# Directions
When a line of the entries contains "tactics", please list that line.

(Collected data entries)

BEGIN

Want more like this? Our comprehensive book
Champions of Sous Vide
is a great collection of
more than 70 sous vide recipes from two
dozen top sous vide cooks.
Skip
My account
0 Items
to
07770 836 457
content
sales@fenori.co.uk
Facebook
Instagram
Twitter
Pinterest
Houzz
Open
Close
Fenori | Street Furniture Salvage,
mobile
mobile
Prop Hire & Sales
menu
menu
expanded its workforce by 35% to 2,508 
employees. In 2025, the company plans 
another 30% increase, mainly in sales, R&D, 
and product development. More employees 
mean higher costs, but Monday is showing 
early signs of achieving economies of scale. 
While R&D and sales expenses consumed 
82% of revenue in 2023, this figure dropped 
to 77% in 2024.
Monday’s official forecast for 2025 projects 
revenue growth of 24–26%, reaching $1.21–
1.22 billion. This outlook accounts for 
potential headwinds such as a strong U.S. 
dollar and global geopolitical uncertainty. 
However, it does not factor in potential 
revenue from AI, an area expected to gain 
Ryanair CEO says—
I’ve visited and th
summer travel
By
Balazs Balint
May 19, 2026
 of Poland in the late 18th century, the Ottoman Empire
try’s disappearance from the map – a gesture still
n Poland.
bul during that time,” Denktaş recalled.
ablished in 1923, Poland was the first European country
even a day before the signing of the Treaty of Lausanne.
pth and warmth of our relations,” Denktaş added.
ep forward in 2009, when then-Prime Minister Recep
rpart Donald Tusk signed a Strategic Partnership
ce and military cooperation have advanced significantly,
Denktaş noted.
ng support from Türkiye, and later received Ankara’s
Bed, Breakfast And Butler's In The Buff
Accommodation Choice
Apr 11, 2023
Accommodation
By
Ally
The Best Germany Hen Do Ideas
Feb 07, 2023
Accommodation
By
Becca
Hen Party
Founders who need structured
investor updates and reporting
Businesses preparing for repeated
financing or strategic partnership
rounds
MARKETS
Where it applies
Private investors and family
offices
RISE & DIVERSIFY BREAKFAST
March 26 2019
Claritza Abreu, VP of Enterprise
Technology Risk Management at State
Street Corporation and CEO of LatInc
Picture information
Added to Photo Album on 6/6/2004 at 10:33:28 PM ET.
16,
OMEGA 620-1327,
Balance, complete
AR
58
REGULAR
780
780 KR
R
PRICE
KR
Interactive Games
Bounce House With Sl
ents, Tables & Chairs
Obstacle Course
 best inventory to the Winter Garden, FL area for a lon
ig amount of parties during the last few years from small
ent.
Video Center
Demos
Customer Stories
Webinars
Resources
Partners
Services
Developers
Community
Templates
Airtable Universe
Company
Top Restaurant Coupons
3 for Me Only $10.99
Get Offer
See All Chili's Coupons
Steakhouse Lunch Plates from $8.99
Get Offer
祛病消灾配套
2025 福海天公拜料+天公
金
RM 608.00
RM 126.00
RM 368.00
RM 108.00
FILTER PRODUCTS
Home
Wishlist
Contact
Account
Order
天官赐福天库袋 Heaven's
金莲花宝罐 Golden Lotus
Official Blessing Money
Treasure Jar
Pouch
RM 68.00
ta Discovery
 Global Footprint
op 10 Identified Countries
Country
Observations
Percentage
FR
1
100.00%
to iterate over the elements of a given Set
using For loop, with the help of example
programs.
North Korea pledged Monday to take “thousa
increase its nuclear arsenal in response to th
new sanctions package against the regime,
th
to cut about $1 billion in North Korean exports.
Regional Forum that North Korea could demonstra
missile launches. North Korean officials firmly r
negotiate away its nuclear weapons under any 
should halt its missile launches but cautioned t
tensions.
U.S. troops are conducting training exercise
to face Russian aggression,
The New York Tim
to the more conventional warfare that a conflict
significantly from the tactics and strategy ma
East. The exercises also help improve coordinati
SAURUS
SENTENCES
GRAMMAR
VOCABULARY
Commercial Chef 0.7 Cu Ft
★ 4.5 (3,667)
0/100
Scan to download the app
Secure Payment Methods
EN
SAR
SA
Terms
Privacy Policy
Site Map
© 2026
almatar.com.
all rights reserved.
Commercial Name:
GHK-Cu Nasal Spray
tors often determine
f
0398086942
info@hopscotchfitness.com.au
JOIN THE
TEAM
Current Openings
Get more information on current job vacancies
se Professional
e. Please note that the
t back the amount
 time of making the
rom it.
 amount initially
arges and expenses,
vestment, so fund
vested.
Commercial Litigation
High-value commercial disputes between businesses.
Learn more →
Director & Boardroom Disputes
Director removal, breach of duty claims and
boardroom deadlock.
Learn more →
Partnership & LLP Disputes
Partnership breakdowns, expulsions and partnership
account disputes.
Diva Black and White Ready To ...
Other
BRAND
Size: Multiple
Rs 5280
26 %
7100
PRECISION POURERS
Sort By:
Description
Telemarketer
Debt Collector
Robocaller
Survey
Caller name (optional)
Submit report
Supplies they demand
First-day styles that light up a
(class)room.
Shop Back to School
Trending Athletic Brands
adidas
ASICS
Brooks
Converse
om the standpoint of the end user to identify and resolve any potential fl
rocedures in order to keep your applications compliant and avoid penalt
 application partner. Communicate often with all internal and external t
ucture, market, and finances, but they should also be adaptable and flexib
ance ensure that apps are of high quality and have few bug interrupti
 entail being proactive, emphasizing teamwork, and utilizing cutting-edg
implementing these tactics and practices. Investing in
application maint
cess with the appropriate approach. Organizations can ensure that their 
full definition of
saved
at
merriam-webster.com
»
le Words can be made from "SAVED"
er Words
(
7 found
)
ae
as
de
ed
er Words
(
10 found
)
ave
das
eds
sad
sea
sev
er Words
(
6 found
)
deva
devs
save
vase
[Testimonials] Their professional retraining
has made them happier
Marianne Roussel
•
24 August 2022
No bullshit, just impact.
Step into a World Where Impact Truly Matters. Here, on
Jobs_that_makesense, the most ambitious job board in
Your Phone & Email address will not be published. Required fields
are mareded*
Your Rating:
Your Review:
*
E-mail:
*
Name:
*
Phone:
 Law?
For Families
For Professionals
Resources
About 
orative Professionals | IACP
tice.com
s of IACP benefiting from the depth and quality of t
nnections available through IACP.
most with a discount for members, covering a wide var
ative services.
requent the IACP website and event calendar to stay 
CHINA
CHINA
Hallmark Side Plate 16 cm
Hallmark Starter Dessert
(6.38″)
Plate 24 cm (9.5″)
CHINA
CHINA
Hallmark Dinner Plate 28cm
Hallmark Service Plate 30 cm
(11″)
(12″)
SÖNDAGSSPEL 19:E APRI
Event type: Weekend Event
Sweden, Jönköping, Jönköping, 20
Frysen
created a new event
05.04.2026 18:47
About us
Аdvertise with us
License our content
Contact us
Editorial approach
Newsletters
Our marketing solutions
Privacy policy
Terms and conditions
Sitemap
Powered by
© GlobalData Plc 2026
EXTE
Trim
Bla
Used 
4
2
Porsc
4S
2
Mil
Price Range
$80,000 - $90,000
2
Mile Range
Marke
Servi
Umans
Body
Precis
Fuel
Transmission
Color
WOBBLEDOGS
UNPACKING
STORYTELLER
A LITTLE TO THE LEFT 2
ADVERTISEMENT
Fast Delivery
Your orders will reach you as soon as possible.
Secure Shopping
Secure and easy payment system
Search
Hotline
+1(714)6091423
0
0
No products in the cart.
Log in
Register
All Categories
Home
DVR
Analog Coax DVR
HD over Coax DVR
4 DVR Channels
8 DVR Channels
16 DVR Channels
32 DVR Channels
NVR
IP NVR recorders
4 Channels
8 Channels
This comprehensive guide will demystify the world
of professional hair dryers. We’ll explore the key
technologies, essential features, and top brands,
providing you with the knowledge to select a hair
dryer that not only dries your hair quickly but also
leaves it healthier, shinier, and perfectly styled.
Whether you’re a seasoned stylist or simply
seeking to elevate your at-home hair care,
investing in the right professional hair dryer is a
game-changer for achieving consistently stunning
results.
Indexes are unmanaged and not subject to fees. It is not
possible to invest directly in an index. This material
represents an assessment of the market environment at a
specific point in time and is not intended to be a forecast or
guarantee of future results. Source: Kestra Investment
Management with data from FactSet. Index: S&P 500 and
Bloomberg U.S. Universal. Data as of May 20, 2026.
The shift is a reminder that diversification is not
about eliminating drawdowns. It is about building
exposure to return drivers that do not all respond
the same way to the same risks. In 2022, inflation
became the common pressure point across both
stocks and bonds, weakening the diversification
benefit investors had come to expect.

END

# Response area
significantly from the tactics and strategy ma
implementing these tactics and practices. Investing in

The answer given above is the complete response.